Yargının siyasi erki elinde bulunduran oligarka hizmet ettiği darbe ve sıkıyönetim dönemleri gibi ülkenin en karanlık dönemlerinde dahi avukatlık mesleği bu derece itibar kaybetmemiş, etkisiz hale getirilmemiştir. Bu dönemlerde dahi mesleğimiz sosyal yaşamda son derece saygın, ulaşılamaz, en prestijli meslek dalı olarak kabul edilmiştir ancak ne üzüntü vericidir ki Avukatlık mesleği ülkeye hakim olan bu genel çürüme ve saygınlık yitiminden nasibini alan ilk mesleklerden olmuştur.
Baro Başkanlığı ve Yönetiminin ülkenin üzerine bir karabulut gibi çöken tüm bu sorunları çözme kapasitesi tabi ki sınırlıdır ancak 7.000’e yaklaşan ve son derece liyakatli, eğitimli, her biri birbirinden değerli üyeleri ile oluşturamayacağı gündem, çözülebilmesi anlamında ışık tutamayacağı sorun bulunmamaktadır.

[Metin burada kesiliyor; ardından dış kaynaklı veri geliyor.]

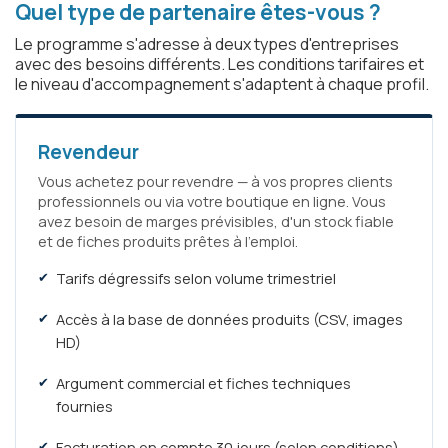
Quel type de partenaire êtes-vous ?
Le programme s'adresse à deux types d'entreprises
avec des besoins différents. Les conditions tarifaires et
le niveau d'accompagnement s'adaptent à chaque profil.
Revendeur
Vous achetez pour revendre — à vos propres clients
professionnels ou via votre boutique en ligne. Vous
avez besoin de marges prévisibles, d'un stock fiable
et de fiches produits prêtes à l'emploi.
Tarifs dégressifs selon volume trimestriel
Accès à la base de données produits (CSV, images
HD)
Argument commercial et fiches techniques
fournies
Facturation en compte 30 jours (selon conditions)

Arkasında dünyanın en etkili ve eğitimli meslek mensubu olarak kabul edilen 7.000 hukukçusu/son derece donanımlı Avukat üyesi olan bir Baronun herhangi bir sorunu çözme kapasitesi olmadığı tasavvur edilmemelidir. Bu bizlere yakışmaz.
Mesleğimizin/meslektaşlarımızın sorunlarının, ülkemizin içine düştüğü siyasi, ekonomik, yargısal ve beşeri açıdan karanlık ve acı atmosferin, düne kadar devam eden, üzerine çok sayıda yeni sorun da eklenerek bugüne kadar gelen travmalarımızın katmerleştiğinin farkındayım. Bu son derece karanlık konjöktürde, ucunu göremediğimiz zifiri zindan karanlığı tünelde, Barolarımızın ışık tutucu, ufuk açıcı ve farklı bir bakış açısı yaratma zamanının çoktan geldiği, içine hapsedildiğimiz paradigmanın yırtılması/değiştirilmesi adına ilk ateşleyici gücün de insanlık tarihi dikkate alındığında adalet ve hukuk mücadelecileri olan biz ve örgütlü gücümüz olduğunun da elbette ki sizler gibi farkındayım.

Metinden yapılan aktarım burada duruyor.